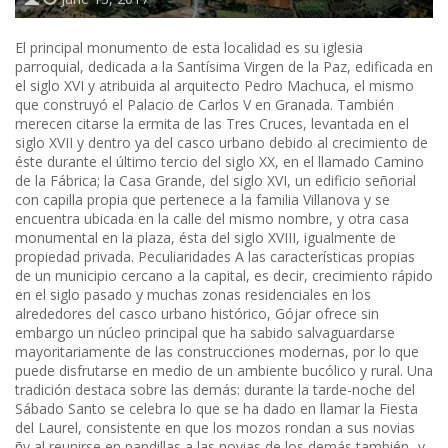
El principal monumento de esta localidad es su iglesia
parroquial, dedicada a la Santísima Virgen de la Paz, edificada en
el siglo XVI y atribuida al arquitecto Pedro Machuca, el mismo
que construyó el Palacio de Carlos V en Granada. También
merecen citarse la ermita de las Tres Cruces, levantada en el
siglo XVII y dentro ya del casco urbano debido al crecimiento de
éste durante el último tercio del siglo XX, en el llamado Camino
de la Fábrica; la Casa Grande, del siglo XVI, un edificio señorial
con capilla propia que pertenece a la familia Villanova y se
encuentra ubicada en la calle del mismo nombre, y otra casa
monumental en la plaza, ésta del siglo XVIII, igualmente de
propiedad privada. Peculiaridades A las características propias
de un municipio cercano a la capital, es decir, crecimiento rápido
en el siglo pasado y muchas zonas residenciales en los
alrededores del casco urbano histórico, Gójar ofrece sin
embargo un núcleo principal que ha sabido salvaguardarse
mayoritariamente de las construcciones modernas, por lo que
puede disfrutarse en medio de un ambiente bucólico y rural. Una
tradición destaca sobre las demás: durante la tarde-noche del
Sábado Santo se celebra lo que se ha dado en llamar la Fiesta
del Laurel, consistente en que los mozos rondan a sus novias
ñy al reunirse en pandillas a las novias de los demás también- y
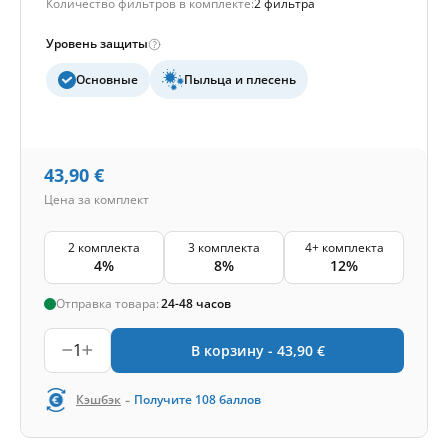
Количество фильтров в комплекте:
2 фильтра
Уровень защиты
Основные
Пыльца и плесень
43,90
€
Цена за комплект
2 комплекта
3 комплекта
4+ комплекта
4%
8%
12%
Отправка товара:
24-48 часов
1
В корзину -
43,90
€
-
Кэшбэк
Получите
108
баллов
--
A faithful copy of all the lines above is needed, with the pictures omitted.

| Result below |
El principal monumento de esta localidad es su iglesia
parroquial, dedicada a la Santísima Virgen de la Paz, edificada en
el siglo XVI y atribuida al arquitecto Pedro Machuca, el mismo
que construyó el Palacio de Carlos V en Granada. También
merecen citarse la ermita de las Tres Cruces, levantada en el
siglo XVII y dentro ya del casco urbano debido al crecimiento de
éste durante el último tercio del siglo XX, en el llamado Camino
de la Fábrica; la Casa Grande, del siglo XVI, un edificio señorial
con capilla propia que pertenece a la familia Villanova y se
encuentra ubicada en la calle del mismo nombre, y otra casa
monumental en la plaza, ésta del siglo XVIII, igualmente de
propiedad privada. Peculiaridades A las características propias
de un municipio cercano a la capital, es decir, crecimiento rápido
en el siglo pasado y muchas zonas residenciales en los
alrededores del casco urbano histórico, Gójar ofrece sin
embargo un núcleo principal que ha sabido salvaguardarse
mayoritariamente de las construcciones modernas, por lo que
puede disfrutarse en medio de un ambiente bucólico y rural. Una
tradición destaca sobre las demás: durante la tarde-noche del
Sábado Santo se celebra lo que se ha dado en llamar la Fiesta
del Laurel, consistente en que los mozos rondan a sus novias
ñy al reunirse en pandillas a las novias de los demás también- y
Количество фильтров в комплекте:
2 фильтра
Уровень защиты
Основные
Пыльца и плесень
43,90
€
Цена за комплект
2 комплекта
3 комплекта
4+ комплекта
4%
8%
12%
Отправка товара:
24-48 часов
1
В корзину -
43,90
€
-
Кэшбэк
Получите
108
баллов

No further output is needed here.